The two channels are the first television news services to be launched by the BBC in a decade and the first time the Foreign Office has given money for a specific TV service.
The World Service will receive the 70 million pounds over a three-year period. The funding was announced by Chancellor Alistair Darling on Tuesday.
The corporation said last year that it planned to start a Persian-language television news channel and the confirmed funding from the government will allow the launch to go ahead next year.
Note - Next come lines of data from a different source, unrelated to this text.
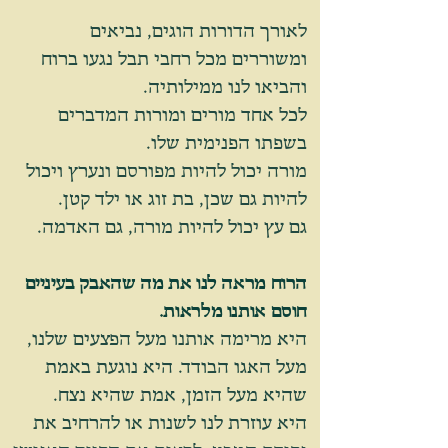
לאורך הדורות הוגים, נביאים
ומשוררים מכל רחבי תבל נגעו ברוח
והביאו לנו ממילותיה.
לכל אחד מורים ומורות המדברים
בשפתו הפנימית שלו.
מורה יכול להיות מפורסם ונערץ ויכול
להיות גם שכן, בת זוג או ילד קטן.
גם עץ יכול להיות מורה, גם האדמה.
הרוח מראה לנו את מה שהאבק בעיניים
חוסם אותנו מלראות.
היא מרימה אותנו מעל הפצעים שלנו,
מעל האגו הבודד.
היא נוגעת באמת
שהיא מעל הזמן, אמת שהיא נצח.
היא עוזרת לנו לשנות או להרחיב את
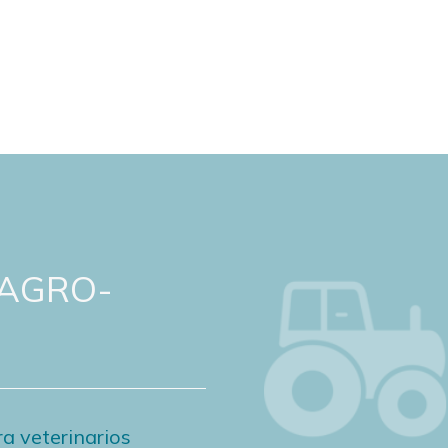
 AGRO-
a veterinarios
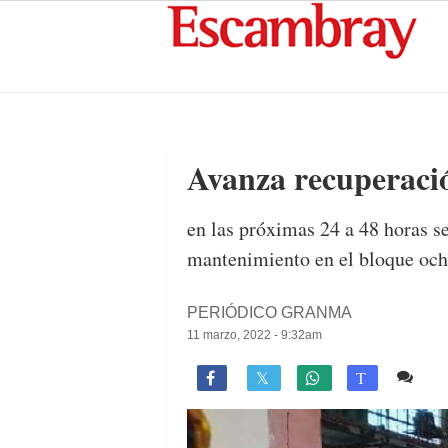
Avanza recuperació
en las próximas 24 a 48 horas se
mantenimiento en el bloque oc
PERIÓDICO GRANMA
11 marzo, 2022 - 9:32am
Co

T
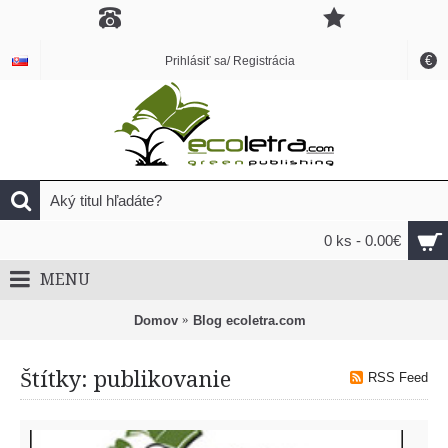
€
Prihlásiť sa/ Registrácia
0 ks - 0.00€
MENU
Domov
Blog ecoletra.com
Štítky: publikovanie
RSS Feed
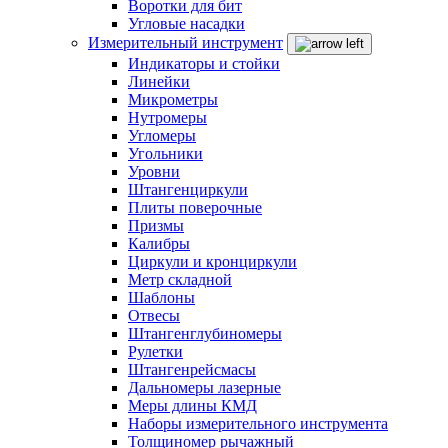
Воротки для бит
Угловые насадки
Измерительный инструмент
Индикаторы и стойки
Линейки
Микрометры
Нутромеры
Угломеры
Угольники
Уровни
Штангенциркули
Плиты поверочные
Призмы
Калибры
Циркули и кронциркули
Метр складной
Шаблоны
Отвесы
Штангенглубиномеры
Рулетки
Штангенрейсмасы
Дальномеры лазерные
Меры длины КМД
Наборы измерительного инструмента
Толщиномер рычажный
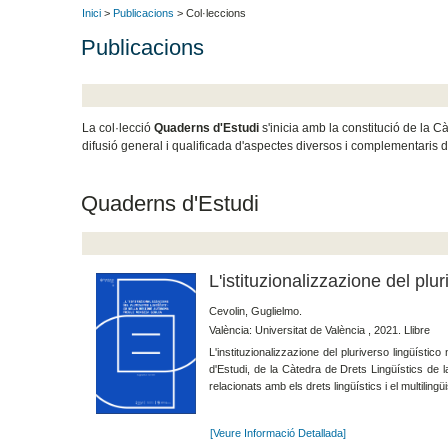
Inici
>
Publicacions
> Col·leccions
Publicacions
La col·lecció
Quaderns d'Estudi
s'inicia amb la constitució de la Cà
difusió general i qualificada d'aspectes diversos i complementaris de
Quaderns d'Estudi
L'istituzionalizzazione del plu
Cevolin, Guglielmo.
València: Universitat de València , 2021. Llibre
L'instituzionalizzazione del pluriverso lingüísti
d'Estudi, de la Càtedra de Drets Lingüístics de la
relacionats amb els drets lingüístics i el multilin
[Veure Informació Detallada]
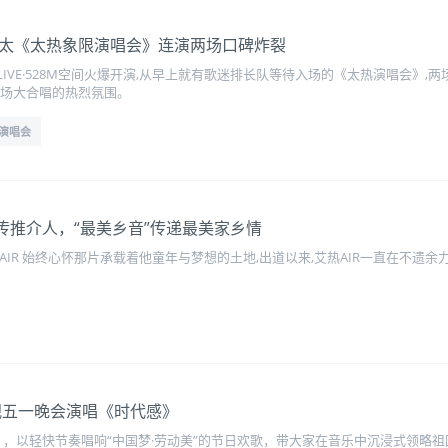
以太《太热象限演唱会》连演两场口碑炸裂
IVE·528M空间火爆开演,从早上就有歌迷排长队等待入场的《太热演唱会》,
全场大合唱的热烈氛围。
演唱会
宣传推介人，“最美乡音”传递最美家乡情
AIR 始终心怀那片承载着他童年与梦想的土地,出道以来,艾热AIR一直在不遗
央视五一晚会演唱《时代感》
》，以轻快节奏唱响“中国梦·劳动美”的节日欢歌，带大家在音乐中沉浸式领略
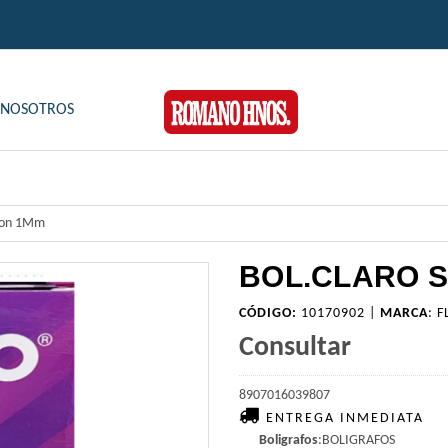
NOSOTROS
tion 1Mm
BOL.CLARO 
CÓDIGO:
10170902 |
MARCA
:
F
Consultar
8907016039807
ENTREGA INMEDIATA
Boligrafos
:BOLIGRAFOS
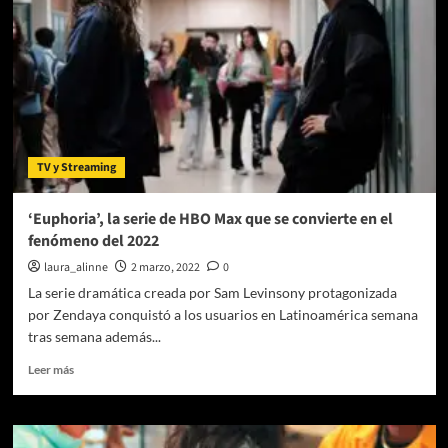
invitan
a
vivir
la
experiencia
presencial
de
Creed
TV y Streaming
of
Fire
‘Euphoria’, la serie de HBO Max que se convierte en el
fenómeno del 2022
laura_alinne
2 marzo, 2022
0
La serie dramática creada por Sam Levinsony protagonizada
por Zendaya conquistó a los usuarios en Latinoamérica semana
tras semana además...
Leer
Leer más
más
sobre
‘Euphoria’,
la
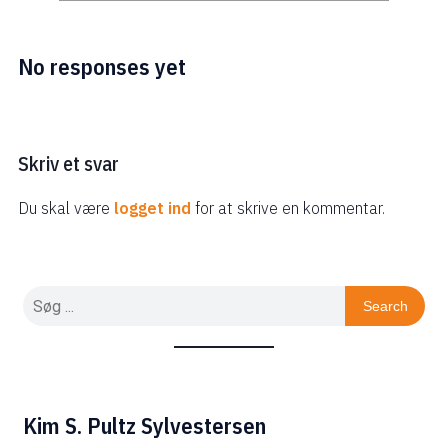
No responses yet
Skriv et svar
Du skal være
logget ind
for at skrive en kommentar.
Search
Kim S. Pultz Sylvestersen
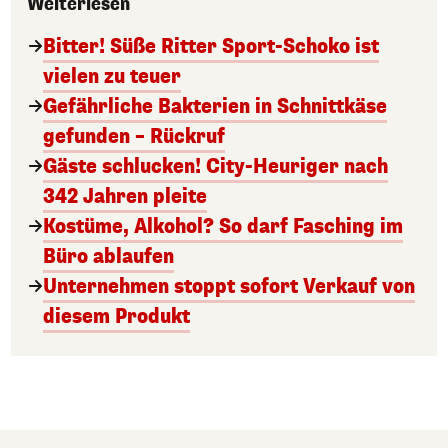
Weiterlesen
Bitter! Süße Ritter Sport-Schoko ist
vielen zu teuer
Gefährliche Bakterien in Schnittkäse
gefunden – Rückruf
Gäste schlucken! City-Heuriger nach
342 Jahren pleite
Kostüme, Alkohol? So darf Fasching im
Büro ablaufen
Unternehmen stoppt sofort Verkauf von
diesem Produkt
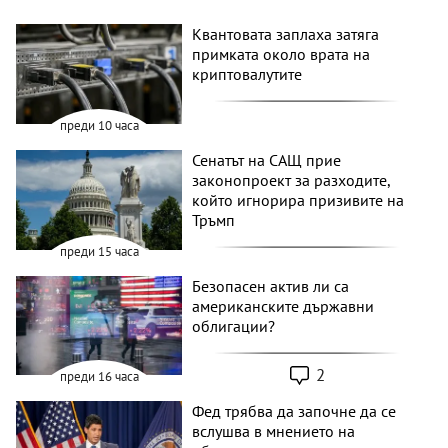
Квантовата заплаха затяга
примката около врата на
криптовалутите
преди 10 часа
Сенатът на САЩ прие
законопроект за разходите,
който игнорира призивите на
Тръмп
преди 15 часа
Безопасен актив ли са
американските държавни
облигации?
2
преди 16 часа
Фед трябва да започне да се
вслушва в мнението на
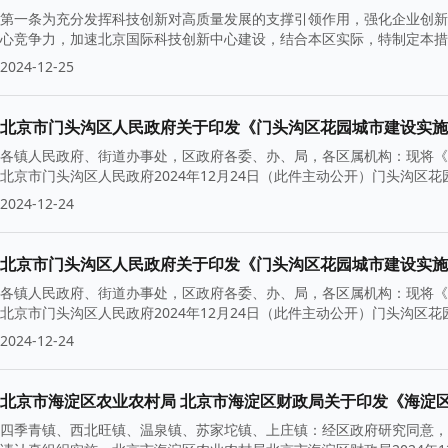
第一条为充分发挥科技创新对高质量发展的支撑引领作用，强化企业创新
心竞争力，加速北京国际科技创新中心建设，结合本区实际，特制定本措
2024-12-25
北京市门头沟区人民政府关于印发《门头沟区花园城市建设实施
各镇人民政府、街道办事处，区政府各委、办、局，各区属机构：现将《
北京市门头沟区人民政府2024年12月24日（此件主动公开）门头沟
2024-12-24
北京市门头沟区人民政府关于印发《门头沟区花园城市建设实施
各镇人民政府、街道办事处，区政府各委、办、局，各区属机构：现将《
北京市门头沟区人民政府2024年12月24日（此件主动公开）门头沟
2024-12-24
北京市海淀区农业农村局 北京市海淀区财政局关于印发《海淀
四季青镇、西北旺镇、温泉镇、苏家坨镇、上庄镇：经区政府研究同意，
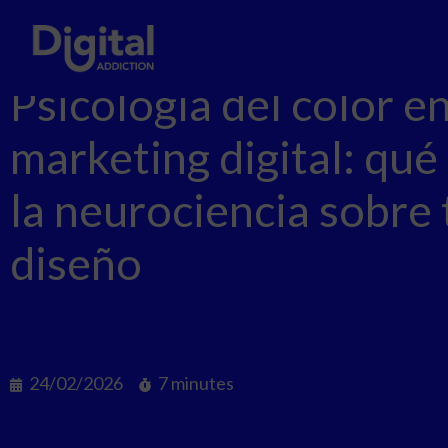
Psicología del color e
marketing digital: qué
la neurociencia sobre 
diseño
24/02/2026
7 minutes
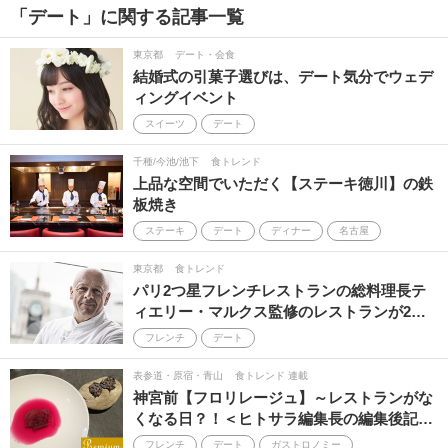
「デート」に関する記事一覧
ビアガーデン
花見
食べ放題
東京都
デート・会食
結婚式の引菓子選びは、デート気分でウェデ
BBQ
立ち飲み・立ち食い
飲み放題
ィングイベント
ママ会
花火
貸切
ハロウィン
スイーツ
デート
朝食
イルミネーション
千種/今池/池下
食トレンド
上品な空間でいただく【ステーキ徳川】の鉄
板焼き
ステーキ
デート
ディナー
名古屋
東京都
食トレンド
パリ2つ星フレンチレストランの総料理長テ
ィエリー・マルクス監修のレストランが2…
フレンチ
デート
表参道・原宿・青山
食トレンド 連載
神宮前【フロリレージュ】～レストランがな
くなる日？！＜ヒトサラ編集長の編集後記…
フレンチ
デート
ガストロノミー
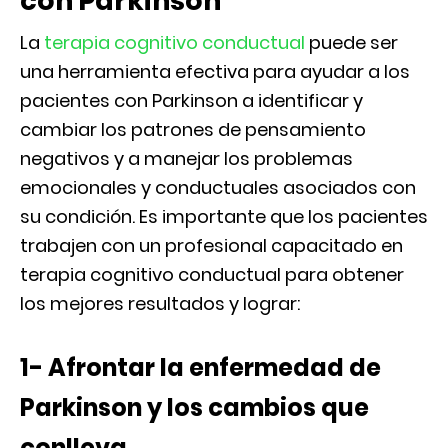
con Parkinson
La
terapia cognitivo conductual
puede ser
una herramienta efectiva para ayudar a los
pacientes con Parkinson a identificar y
cambiar los patrones de pensamiento
negativos y a manejar los problemas
emocionales y conductuales asociados con
su condición. Es importante que los pacientes
trabajen con un profesional capacitado en
terapia cognitivo conductual para obtener
los mejores resultados y lograr:
1- Afrontar la enfermedad de
Parkinson y los cambios que
conlleva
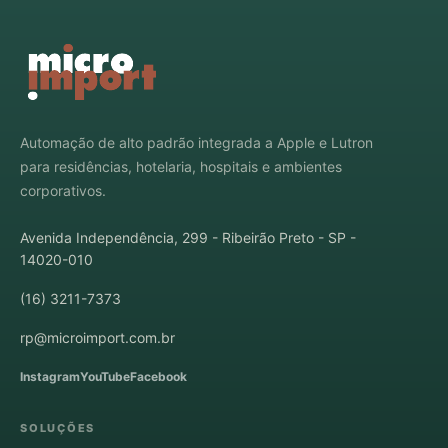
Automação de alto padrão integrada a Apple e Lutron
para residências, hotelaria, hospitais e ambientes
corporativos.
Avenida Independência, 299 - Ribeirão Preto - SP -
14020-010
(16) 3211-7373
rp@microimport.com.br
Instagram
YouTube
Facebook
SOLUÇÕES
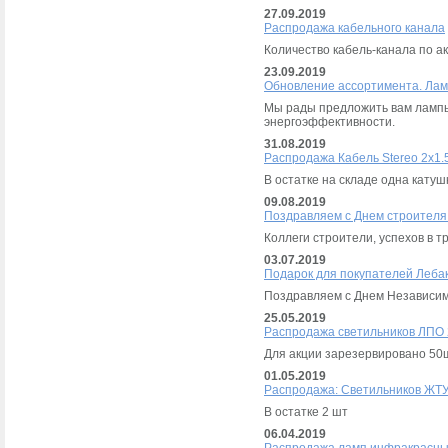
27.09.2019
Распродажа кабельного канала
Количество кабель-канала по а
23.09.2019
Обновление ассортимента. Ла
Мы рады предложить вам ламп
энергоэффективности.
31.08.2019
Распродажа Кабель Stereo 2х1
В остатке на складе одна катуш
09.08.2019
Поздравляем с Днем строителя
Коллеги строители, успехов в т
03.07.2019
Подарок для покупателей Леба
Поздравляем с Днем Независим
25.05.2019
Распродажа светильников ЛПО 
Для акции зарезервировано 50
01.05.2019
Распродажа: Светильников ЖТУ
В остатке 2 шт
06.04.2019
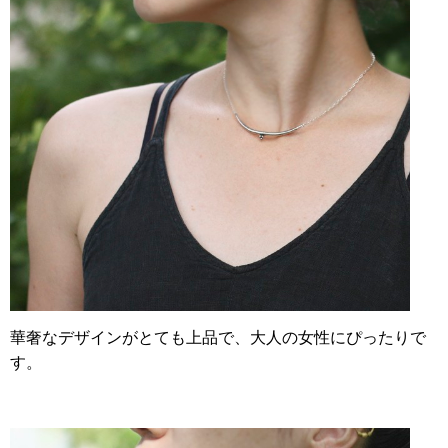
華奢なデザインがとても上品で、大人の女性にぴったりで
す。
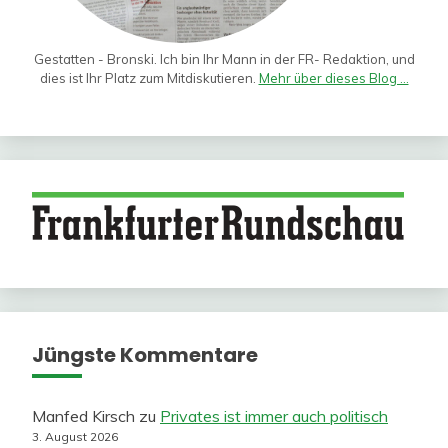
Gestatten - Bronski. Ich bin Ihr Mann in der FR- Redaktion, und
dies ist Ihr Platz zum Mitdiskutieren.
Mehr über dieses Blog ...
Jüngste Kommentare
Manfed Kirsch
zu
Privates ist immer auch politisch
3. August 2026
The channel will be editorially independent.
It will be based in London, broadcasting for eight hours a day at peak Iranian viewing time, and freely available to anyone with a satellite dish or cable connection in the region.
Satellite dishes are officially banned in Iran but the rule is widely flouted, despite sporadic crackdowns.
The BBC said the television service would complement its existing Persian radio and online services although Iranian authorities have partially blocked the BBC’s Persian-language Web site after accusing it of an “anti-Iranian tendency”.
The extra funding will also allow the World Service to enhance plans for its forthcoming Arabic language television news and information channel, moving it to a 24-hour service from the originally planned 12 hours a day.
BBC World Service Director Nigel Chapman said the channels would provide increased opportunity for dialogue and debate which could be a valuable asset “for audiences in this troubled region”.